Leonor Calvó, directora del Centro Ledesma y organizadora de la muestra, sostiene: "No ha habido otros imagineros constructores de imágenes religiosas importantes en Jujuy. Sebastiana Cristina García es la única imaginera, aunque Jujuy tiene una fuerte tradición de arte religioso y un enorme patrimonio de la época colonial". Calvó agrega: "Si hubiera que definirla en una línea, diría que García es una gran artista de la intimidad. Es una creadora de pequeños y sutiles espacios de significación". En efecto, durante la década del 90 surgió en Buenos Aires y se extendió por la Argentina, una estética que rescata "el modelo doméstico, ese placer privado mostrado en público", cuyo fin es "embellecer la vida". Así lo definía entonces Jorge Gumier Maier.

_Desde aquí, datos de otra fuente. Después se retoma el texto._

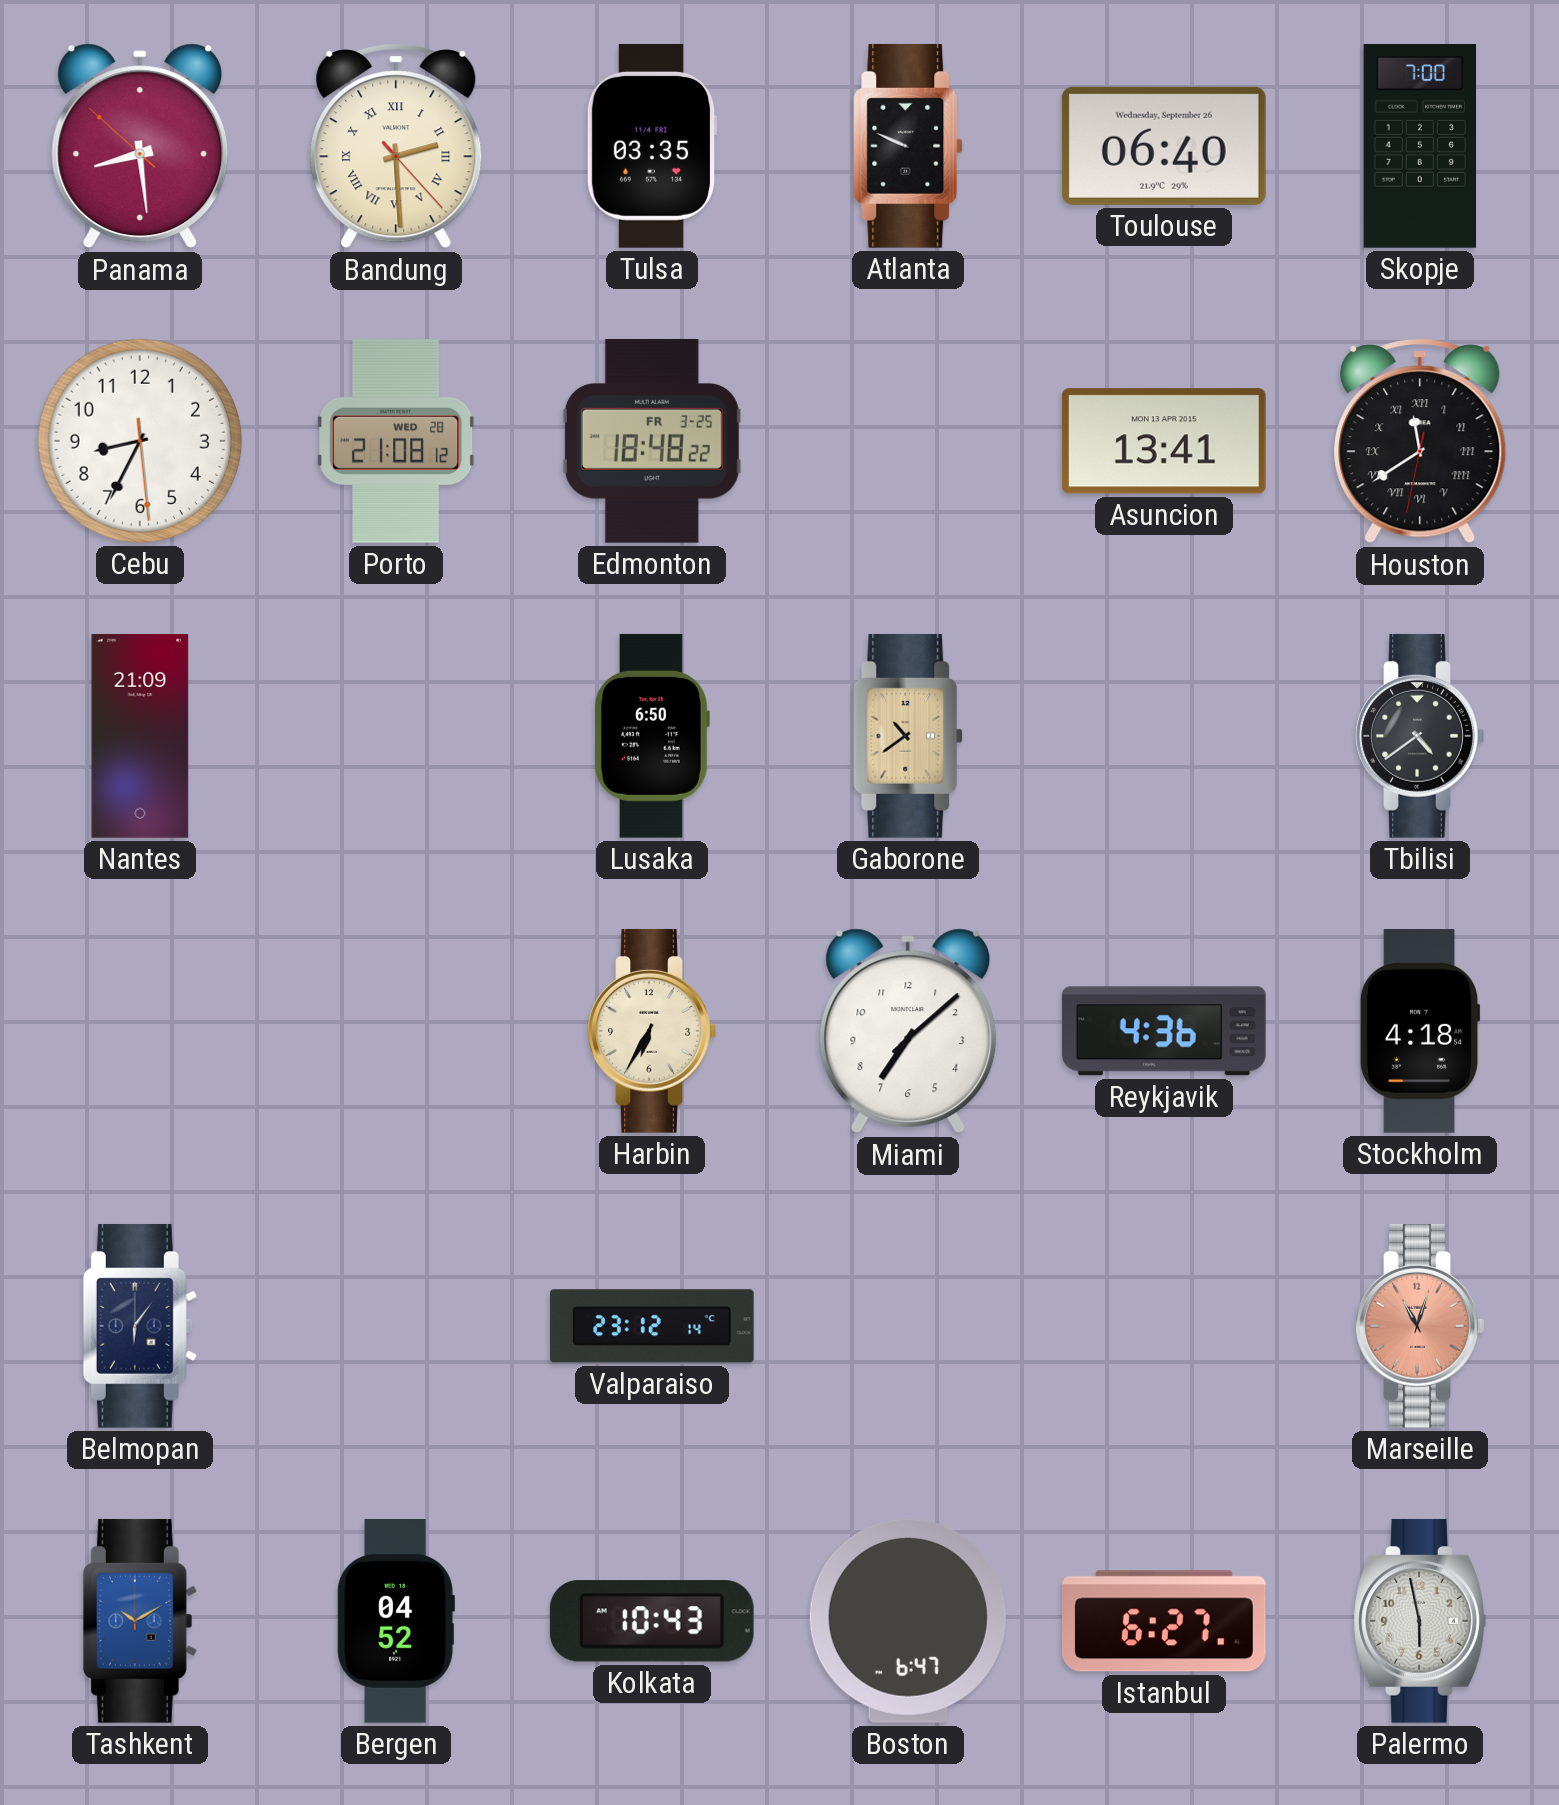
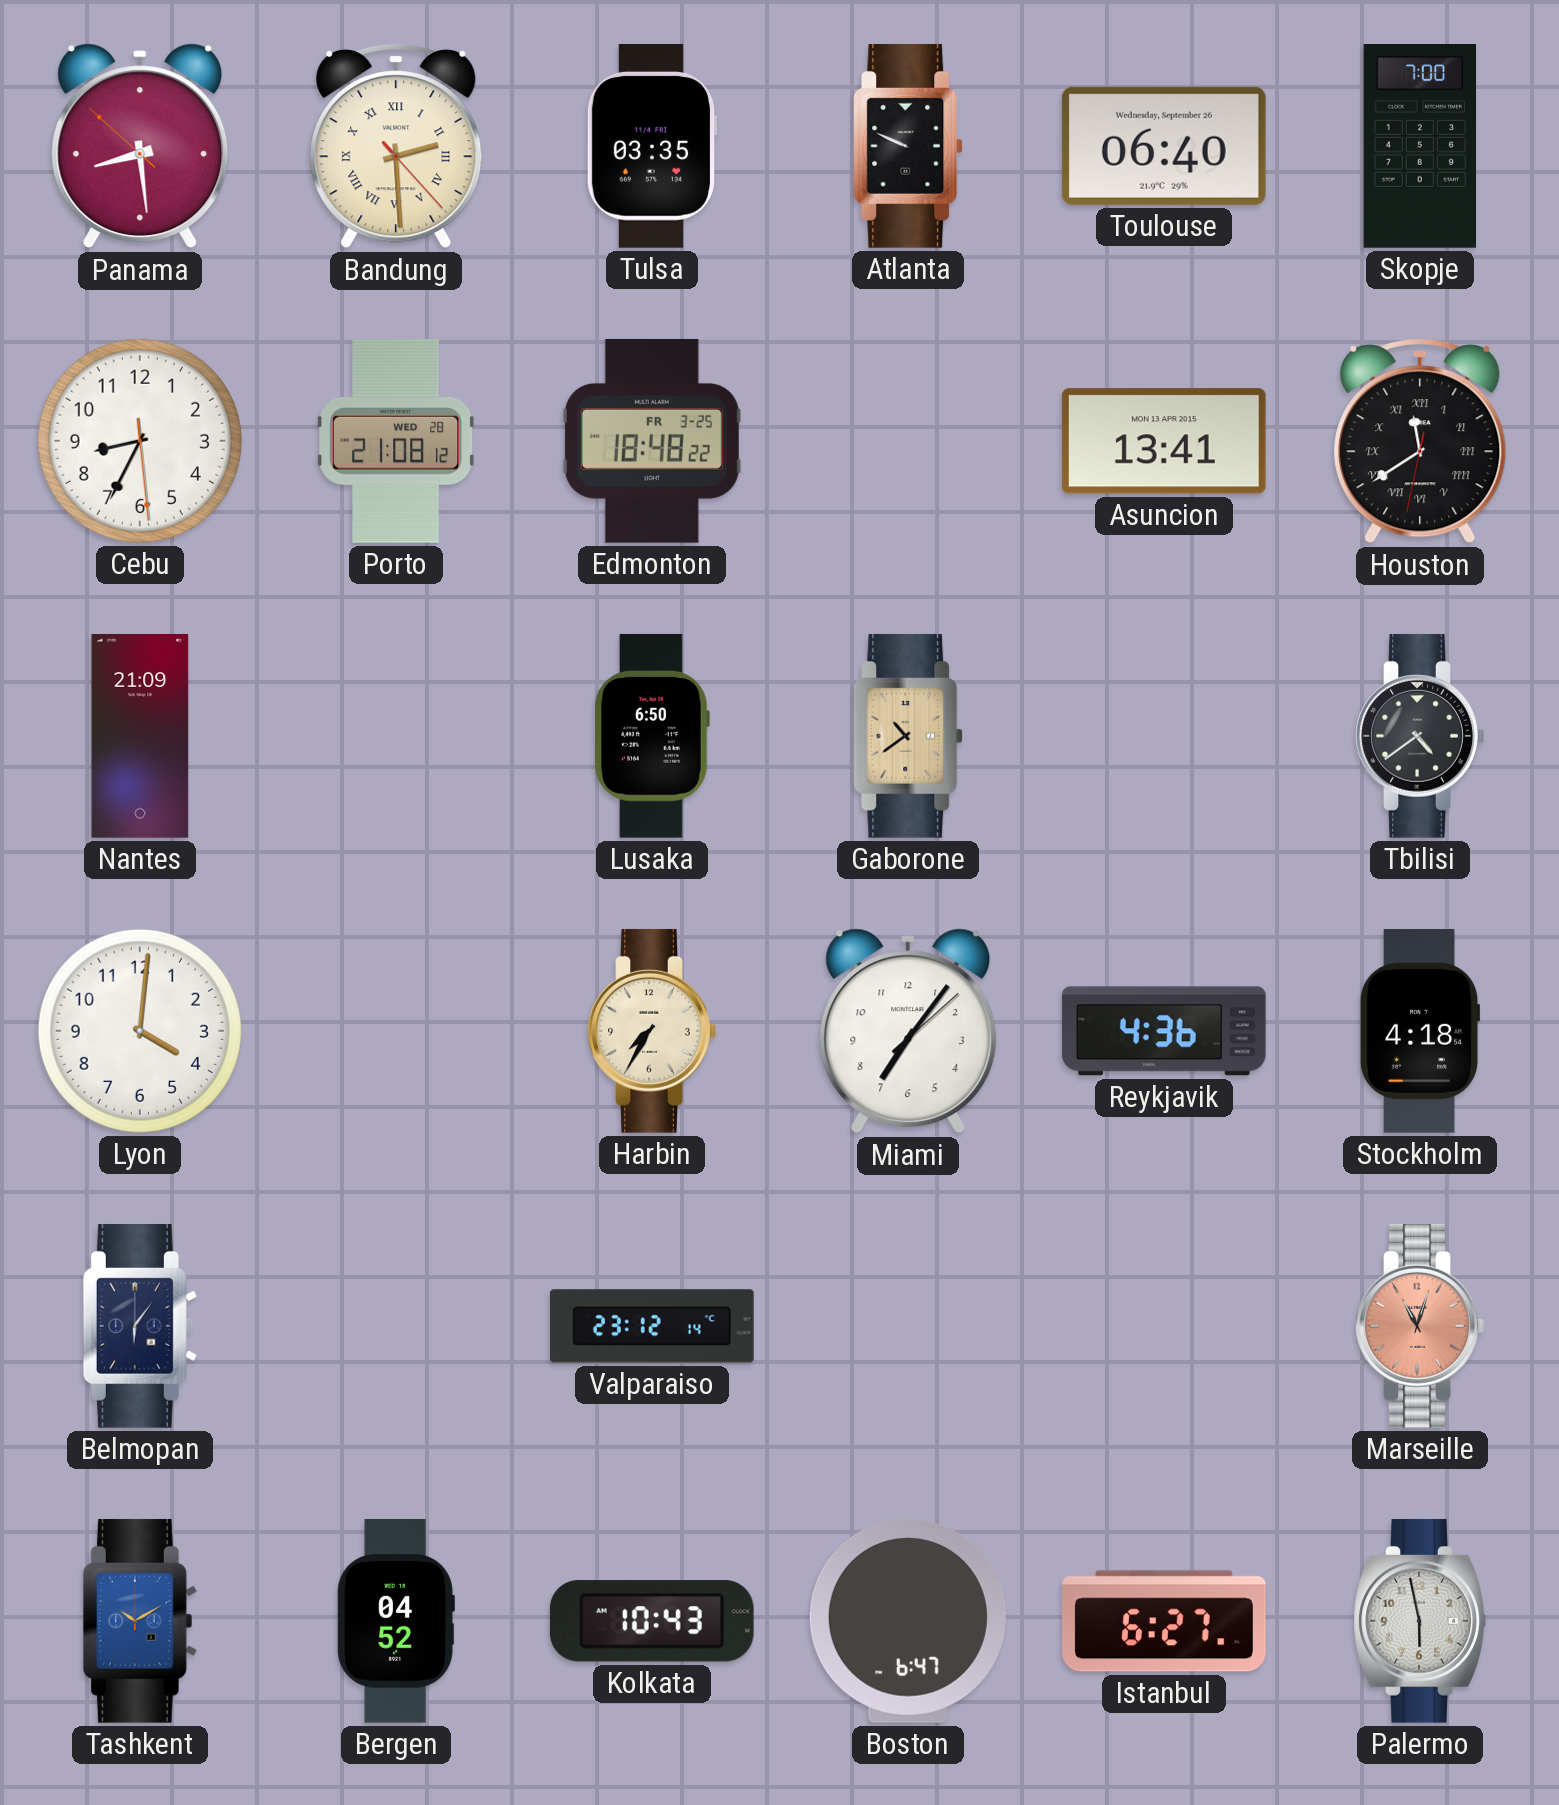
Lyon: none -> 4:01
Harbin: 6:35 -> 7:35
Miami: 7:08 -> 7:06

Las obras son fruto del mestizaje. Las filiaciones signadas por el espíritu de los tiempos se suman a las influencias del arte de raíz colonial y las de los artistas que tocaron su sensibilidad. El colombiano Botero reaparece en los gordos de Sebastiana Cristina García e inspira una sonrisa, Diego Rivera está en la belleza de los alcatraces, pero es Chagall el pintor que ha dejado una potente huella poética.

En una entrevista con Leonor Calvó, García relata que después de ver un documental donde un artesano tallaba el cardón, comenzó a producir. "Así retomé lo que conocía sobre historia del arte mezclado con las historias que contaba mamá y los santos que veía en los misachicos. Mi punto de referencia religiosa fue mi madre, ella fue vendedora y sufrió mucho a lo largo de su vida, pero yo siempre la veía rezar y prenderle velitas a la Virgen".

La experiencia de recorrer la muestra confirma lo dicho por la artista, ella no intenta despertar la devoción cristiana, su obra se percibe como una búsqueda individual en el campo artístico. La reflexión que suscita la muestra es que el arte religioso de García, humanizado y actual, lejos de haber perdido la capacidad de conmover, la ha incrementado.